*What the task asks:*
A faithful copy is required. Print each line of the data exactly and omit the pictures.

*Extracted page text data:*
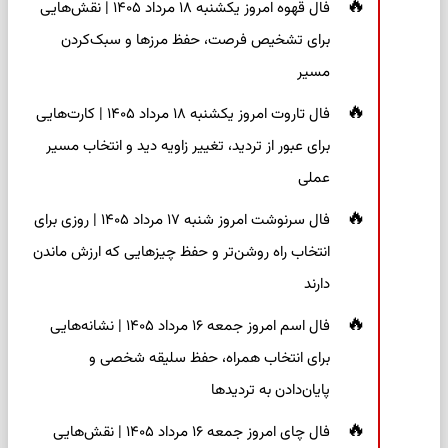
فال قهوه امروز یکشنبه ۱۸ مرداد ۱۴۰۵ | نقش‌هایی
برای تشخیص فرصت، حفظ مرزها و سبک‌کردن
مسیر
فال تاروت امروز یکشنبه ۱۸ مرداد ۱۴۰۵ | کارت‌هایی
برای عبور از تردید، تغییر زاویه دید و انتخاب مسیر
عملی
فال سرنوشت امروز شنبه ۱۷ مرداد ۱۴۰۵ | روزی برای
انتخاب راه روشن‌تر و حفظ چیزهایی که ارزش ماندن
دارند
فال اسم امروز جمعه ۱۶ مرداد ۱۴۰۵ | نشانه‌هایی
برای انتخاب همراه، حفظ سلیقه شخصی و
پایان‌دادن به تردیدها
فال چای امروز جمعه ۱۶ مرداد ۱۴۰۵ | نقش‌هایی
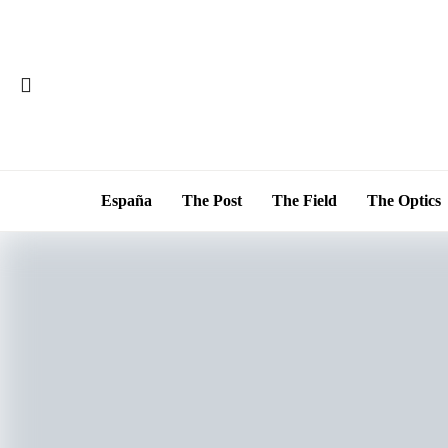
España
The Post
The Field
The Optics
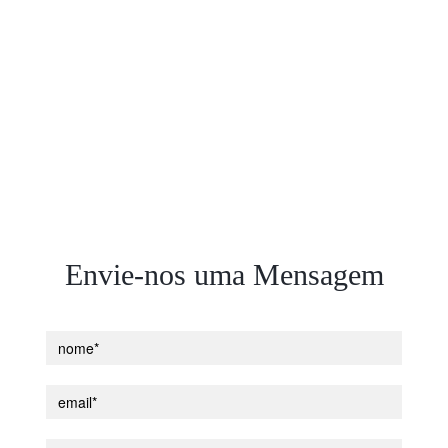
Envie-nos uma Mensagem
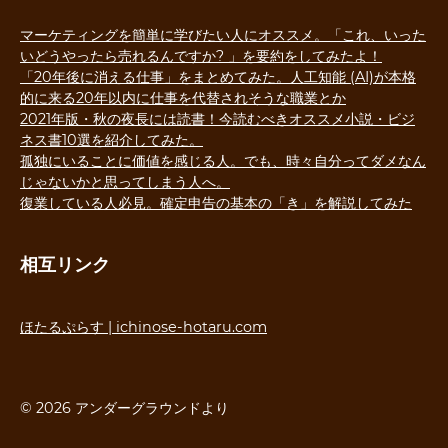
マーケティングを簡単に学びたい人にオススメ。「これ、いった
いどうやったら売れるんですか? 」を要約をしてみたよ！
「20年後に消える仕事」をまとめてみた。人工知能 (AI)が本格
的に来る20年以内に仕事を代替されそうな職業とか
2021年版・秋の夜長には読書！今読むべきオススメ小説・ビジ
ネス書10選を紹介してみた。
孤独にいることに価値を感じる人。でも、時々自分ってダメなん
じゃないかと思ってしまう人へ。
復業している人必見。確定申告の基本の「き」を解説してみた
相互リンク
ほたるぷらす | ichinose-hotaru.com
© 2026 アンダーグラウンドより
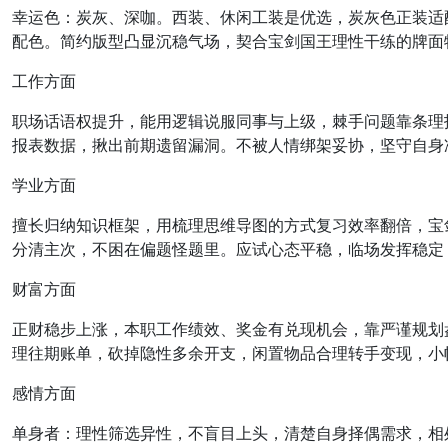
幸运色：炭灰、深咖。西装、休闲工装是优选，炭灰色正装适
配色。简约版型凸显沉稳气场，契合宝剑国王理性干练的牌面
工作方面
职场话语权提升，能用逻辑说服同事与上级，棘手问题靠条理
报表数据，揪出前期遗留漏洞。不被人情绑架妥协，坚守自身
学业方面
擅长归纳知识框架，用梳理思维导图的方式复习效率翻倍，宝
分清主次，不困在偏题怪题里。应试心态平稳，临场发挥稳定
财富方面
正财稳步上涨，本职工作绩效、奖金有兑现机会，靠严谨规划
理往期账单，砍掉隐性多余开支，闲置物品合理转手变现，小
感情方面
单身者：理性筛选异性，不盲目上头，清楚自身择偶需求，相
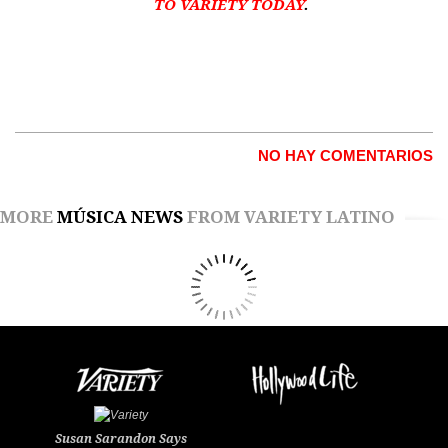
TO VARIETY TODAY
.
NO HAY COMENTARIOS
MORE
MÚSICA NEWS
FROM VARIETY LATINO
Susan Sarandon Says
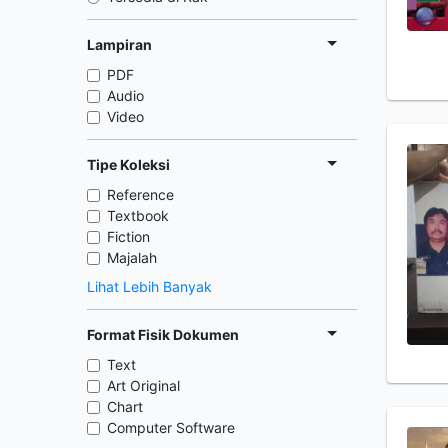
Lampiran
PDF
Audio
Video
Tipe Koleksi
Reference
Textbook
Fiction
Majalah
Lihat Lebih Banyak
Format Fisik Dokumen
Text
Art Original
Chart
Computer Software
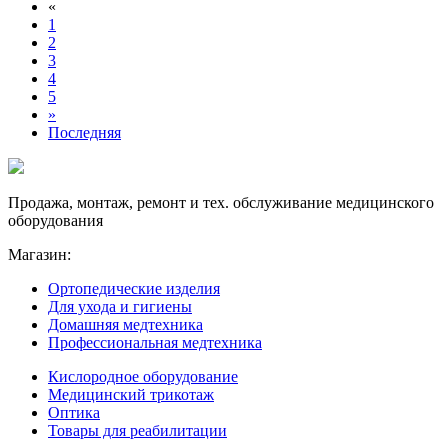
«
1
2
3
4
5
»
Последняя
Продажа, монтаж, ремонт и тех. обслуживание медицинского
оборудования
Магазин:
Ортопедические изделия
Для ухода и гигиены
Домашняя медтехника
Профессиональная медтехника
Кислородное оборудование
Медицинский трикотаж
Оптика
Товары для реабилитации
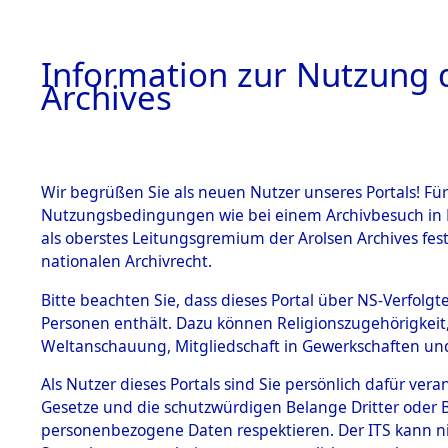
Information zur Nutzung d
Archives
HOME
BESTANDSBESCHREIBUNG
ARCHIVAL
Wir begrüßen Sie als neuen Nutzer unseres Portals! Für
Nutzungsbedingungen wie bei einem Archivbesuch in B
als oberstes Leitungsgremium der Arolsen Archives f
BESTÄNDE
0004 (108
nationalen Archivrecht.
1.
Bitte beachten Sie, dass dieses Portal über NS-Verfolgte
Inhaftierungsdoku
Personen enthält. Dazu können Religionszugehörigkeit,
mente
Weltanschauung, Mitgliedschaft in Gewerkschaften und 
1.2.9 Beim ITS
verwahrte
Als Nutzer dieses Portals sind Sie persönlich dafür vera
Effekten
Gesetze und die schutzwürdigen Belange Dritter oder B
1.2.9.1
personenbezogene Daten respektieren. Der ITS kann nic
Effekten aus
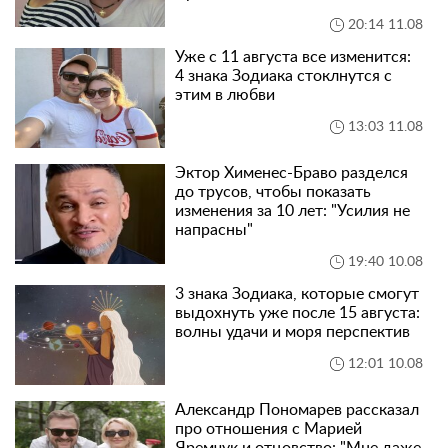
20:14 11.08
Уже с 11 августа все изменится:
4 знака Зодиака стоклнутся с
этим в любви
13:03 11.08
Эктор Хименес-Браво разделся
до трусов, чтобы показать
изменения за 10 лет: "Усилия не
напрасны"
19:40 10.08
3 знака Зодиака, которые смогут
выдохнуть уже после 15 августа:
волны удачи и моря перспектив
12:01 10.08
Александр Пономарев рассказал
про отношения с Марией
Яремчук и отцовство: "Мне даже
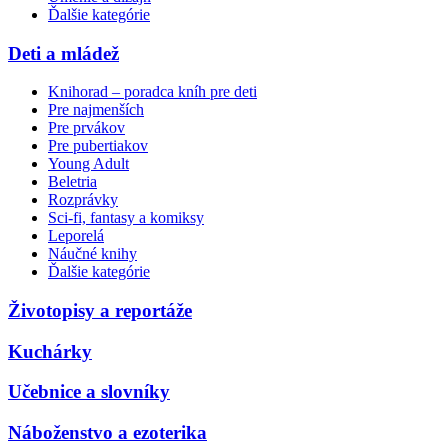
Ďalšie kategórie
Deti a mládež
Knihorad – poradca kníh pre deti
Pre najmenších
Pre prvákov
Pre pubertiakov
Young Adult
Beletria
Rozprávky
Sci-fi, fantasy a komiksy
Leporelá
Náučné knihy
Ďalšie kategórie
Životopisy a reportáže
Kuchárky
Učebnice a slovníky
Náboženstvo a ezoterika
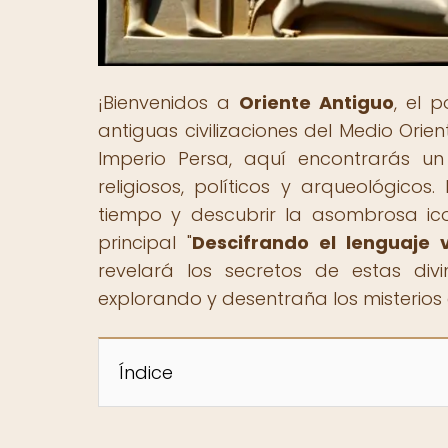
¡Bienvenidos a
Oriente Antiguo
, el 
antiguas civilizaciones del Medio Ori
Imperio Persa, aquí encontrarás un
religiosos, políticos y arqueológico
tiempo y descubrir la asombrosa ico
principal "
Descifrando el lenguaje v
revelará los secretos de estas div
explorando y desentraña los misterios
Índice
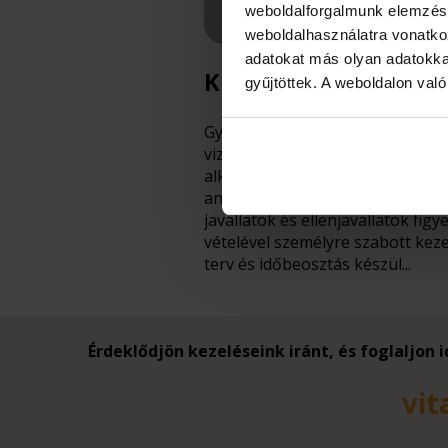
weboldalforgalmunk elemzésé
weboldalhasználatra vonatko
adatokat más olyan adatokka
Kiváló kezekben
gyűjtöttek. A weboldalon val
Gyógyászati kezeléseink orvosi
vizsgálathoz kötöttek, amely
alkalmával állapotfelmérés és
anamnézis átbeszélése során a
javallatok és ellenjavallatok fig
vételével személyre szabott keze
terv és időbeosztás készül...
Érdeklődjön kezeléseink iránt, és foglaljon
vit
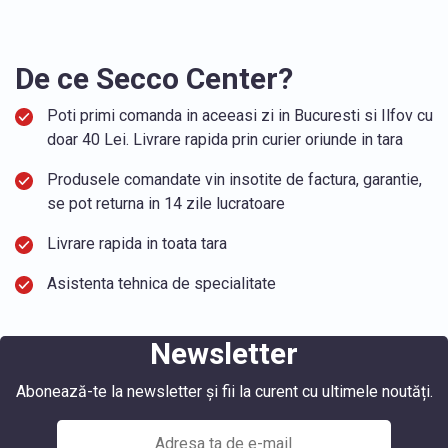
De ce Secco Center?
Poti primi comanda in aceeasi zi in Bucuresti si Ilfov cu
doar 40 Lei. Livrare rapida prin curier oriunde in tara
Produsele comandate vin insotite de factura, garantie,
se pot returna in 14 zile lucratoare
Livrare rapida in toata tara
Asistenta tehnica de specialitate
Newsletter
Abonează-te la newsletter și fii la curent cu ultimele noutăți.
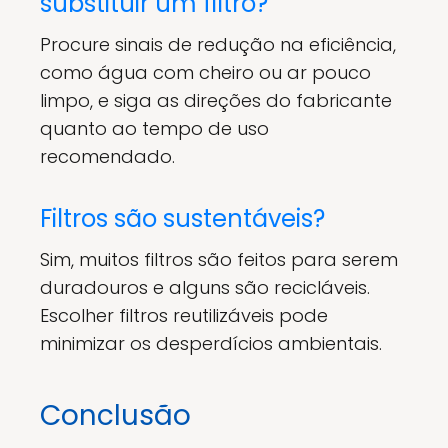
substituir um filtro?
Procure sinais de redução na eficiência,
como água com cheiro ou ar pouco
limpo, e siga as direções do fabricante
quanto ao tempo de uso
recomendado.
Filtros são sustentáveis?
Sim, muitos filtros são feitos para serem
duradouros e alguns são recicláveis.
Escolher filtros reutilizáveis pode
minimizar os desperdícios ambientais.
Conclusão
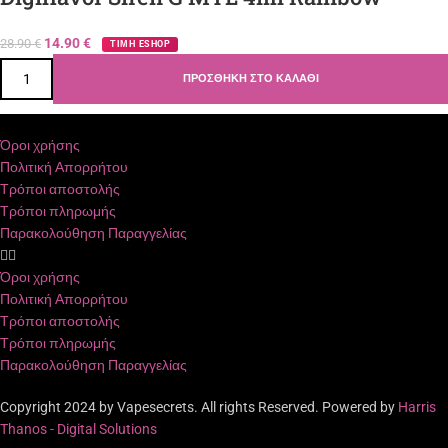
14.90
€
28.90
€
ΤΙΜΗ ESHOP
ΠΡΟΣΘΉΚΗ ΣΤΟ ΚΑΛΆΘΙ
Όροι χρήσης
Πολιτική Απορρήτου
Τρόποι αποστολής
Τρόποι πληρωμής
Παρακολούθηση Παραγγελίας
Όροι χρήσης
Πολιτική Απορρήτου
Τρόποι αποστολής
Τρόποι πληρωμής
Παρακολούθηση Παραγγελίας
Copyright 2024 by Vapesecrets. All rights Reserved. Powered by
Harris
Thanos - Digital Solutions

*Result of the task:*
فال قهوه امروز یکشنبه ۱۸ مرداد ۱۴۰۵ | نقش‌هایی
برای تشخیص فرصت، حفظ مرزها و سبک‌کردن
مسیر
فال تاروت امروز یکشنبه ۱۸ مرداد ۱۴۰۵ | کارت‌هایی
برای عبور از تردید، تغییر زاویه دید و انتخاب مسیر
عملی
فال سرنوشت امروز شنبه ۱۷ مرداد ۱۴۰۵ | روزی برای
انتخاب راه روشن‌تر و حفظ چیزهایی که ارزش ماندن
دارند
فال اسم امروز جمعه ۱۶ مرداد ۱۴۰۵ | نشانه‌هایی
برای انتخاب همراه، حفظ سلیقه شخصی و
پایان‌دادن به تردیدها
فال چای امروز جمعه ۱۶ مرداد ۱۴۰۵ | نقش‌هایی
España
The Post
The Field
The Optics
Envie-nos uma Mensagem
マーケティングを簡単に学びたい人にオススメ。「これ、いった
いどうやったら売れるんですか? 」を要約をしてみたよ！
「20年後に消える仕事」をまとめてみた。人工知能 (AI)が本格
的に来る20年以内に仕事を代替されそうな職業とか
2021年版・秋の夜長には読書！今読むべきオススメ小説・ビジ
ネス書10選を紹介してみた。
孤独にいることに価値を感じる人。でも、時々自分ってダメなん
じゃないかと思ってしまう人へ。
復業している人必見。確定申告の基本の「き」を解説してみた
相互リンク
ほたるぷらす | ichinose-hotaru.com
© 2026 アンダーグラウンドより
幸运色：炭灰、深咖。西装、休闲工装是优选，炭灰色正装适
配色。简约版型凸显沉稳气场，契合宝剑国王理性干练的牌面
工作方面
职场话语权提升，能用逻辑说服同事与上级，棘手问题靠条理
报表数据，揪出前期遗留漏洞。不被人情绑架妥协，坚守自身
学业方面
擅长归纳知识框架，用梳理思维导图的方式复习效率翻倍，宝
分清主次，不困在偏题怪题里。应试心态平稳，临场发挥稳定
财富方面
正财稳步上涨，本职工作绩效、奖金有兑现机会，靠严谨规划
理往期账单，砍掉隐性多余开支，闲置物品合理转手变现，小
感情方面
单身者：理性筛选异性，不盲目上头，清楚自身择偶需求，相
TO VARIETY TODAY
.
NO HAY COMENTARIOS
MORE
MÚSICA NEWS
FROM VARIETY LATINO
Susan Sarandon Says
Lampiran
PDF
Audio
Video
Tipe Koleksi
Reference
Textbook
Fiction
Majalah
Lihat Lebih Banyak
Format Fisik Dokumen
Text
Art Original
Chart
Computer Software
«
1
2
3
4
5
»
Последняя
Продажа, монтаж, ремонт и тех. обслуживание медицинского
оборудования
Магазин:
Ортопедические изделия
Для ухода и гигиены
Домашняя медтехника
Профессиональная медтехника
Кислородное оборудование
Медицинский трикотаж
Оптика
Товары для реабилитации
Information zur Nutzung d
Archives
HOME
BESTANDSBESCHREIBUNG
ARCHIVAL
Wir begrüßen Sie als neuen Nutzer unseres Portals! Für
Nutzungsbedingungen wie bei einem Archivbesuch in B
als oberstes Leitungsgremium der Arolsen Archives f
BESTÄNDE
0004 (108
nationalen Archivrecht.
1.
Bitte beachten Sie, dass dieses Portal über NS-Verfolgte
Inhaftierungsdoku
Personen enthält. Dazu können Religionszugehörigkeit,
mente
Weltanschauung, Mitgliedschaft in Gewerkschaften und 
1.2.9 Beim ITS
verwahrte
Als Nutzer dieses Portals sind Sie persönlich dafür vera
Effekten
Gesetze und die schutzwürdigen Belange Dritter oder B
1.2.9.1
personenbezogene Daten respektieren. Der ITS kann nic
Effekten aus
20:14 11.08
Уже с 11 августа все изменится:
4 знака Зодиака стоклнутся с
этим в любви
13:03 11.08
Эктор Хименес-Браво разделся
до трусов, чтобы показать
изменения за 10 лет: "Усилия не
напрасны"
19:40 10.08
3 знака Зодиака, которые смогут
выдохнуть уже после 15 августа:
волны удачи и моря перспектив
12:01 10.08
Александр Пономарев рассказал
про отношения с Марией
Яремчук и отцовство: "Мне даже
Ďalšie kategórie
Deti a mládež
Knihorad – poradca kníh pre deti
Pre najmenších
Pre prvákov
Pre pubertiakov
Young Adult
Beletria
Rozprávky
Sci-fi, fantasy a komiksy
Leporelá
Náučné knihy
Ďalšie kategórie
Životopisy a reportáže
Kuchárky
Učebnice a slovníky
Náboženstvo a ezoterika
¡Bienvenidos a
Oriente Antiguo
, el 
antiguas civilizaciones del Medio Ori
Imperio Persa, aquí encontrarás un
religiosos, políticos y arqueológico
tiempo y descubrir la asombrosa ico
principal "
Descifrando el lenguaje v
revelará los secretos de estas div
explorando y desentraña los misterios
Índice
weboldalforgalmunk elemzésé
weboldalhasználatra vonatko
adatokat más olyan adatokka
Kiváló kezekben
gyűjtöttek. A weboldalon val
Gyógyászati kezeléseink orvosi
vizsgálathoz kötöttek, amely
alkalmával állapotfelmérés és
anamnézis átbeszélése során a
javallatok és ellenjavallatok fig
vételével személyre szabott keze
terv és időbeosztás készül...
Érdeklődjön kezeléseink iránt, és foglaljon
vit
De ce Secco Center?
Poti primi comanda in aceeasi zi in Bucuresti si Ilfov cu
doar 40 Lei. Livrare rapida prin curier oriunde in tara
Produsele comandate vin insotite de factura, garantie,
se pot returna in 14 zile lucratoare
Livrare rapida in toata tara
Asistenta tehnica de specialitate
Newsletter
Abonează-te la newsletter și fii la curent cu ultimele noutăți.
substituir um filtro?
Procure sinais de redução na eficiência,
como água com cheiro ou ar pouco
limpo, e siga as direções do fabricante
quanto ao tempo de uso
recomendado.
Filtros são sustentáveis?
Sim, muitos filtros são feitos para serem
duradouros e alguns são recicláveis.
Escolher filtros reutilizáveis pode
minimizar os desperdícios ambientais.
Conclusão
14.90
€
28.90
€
ΤΙΜΗ ESHOP
ΠΡΟΣΘΉΚΗ ΣΤΟ ΚΑΛΆΘΙ
Όροι χρήσης
Πολιτική Απορρήτου
Τρόποι αποστολής
Τρόποι πληρωμής
Παρακολούθηση Παραγγελίας
Όροι χρήσης
Πολιτική Απορρήτου
Τρόποι αποστολής
Τρόποι πληρωμής
Παρακολούθηση Παραγγελίας
Copyright 2024 by Vapesecrets. All rights Reserved. Powered by
Harris
Thanos - Digital Solutions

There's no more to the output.